• [YOUR GOAL] A line qualifies if it holds the string "生き直す". Copy every qualifying line from the records.

+ + + + + + +

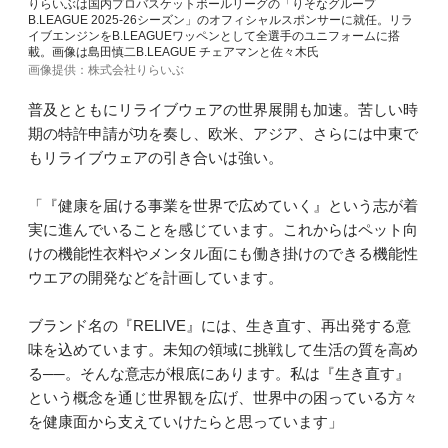
りらいぶは国内プロバスケットボールリーグの「りそなグループ
B.LEAGUE 2025-26シーズン」のオフィシャルスポンサーに就任。リラ
イブエンジンをB.LEAGUEワッペンとして全選手のユニフォームに搭
載。画像は島田慎二B.LEAGUE チェアマンと佐々木氏
画像提供：株式会社りらいぶ
普及とともにリライブウェアの世界展開も加速。苦しい時
期の特許申請が功を奏し、欧米、アジア、さらには中東で
もリライブウェアの引き合いは強い。
「『健康を届ける事業を世界で広めていく』という志が着
実に進んでいることを感じています。これからはペット向
けの機能性衣料やメンタル面にも働き掛けのできる機能性
ウエアの開発などを計画しています。
ブランド名の『RELIVE』には、生き直す、再出発する意
味を込めています。未知の領域に挑戦して生活の質を高め
る──。そんな意志が根底にあります。私は『生き直す』
という概念を通じ世界観を広げ、世界中の困っている方々
を健康面から支えていけたらと思っています」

+ + + + + + +

• [THE COMPLETED TASK]
ブランド名の『RELIVE』には、生き直す、再出発する意
る──。そんな意志が根底にあります。私は『生き直す』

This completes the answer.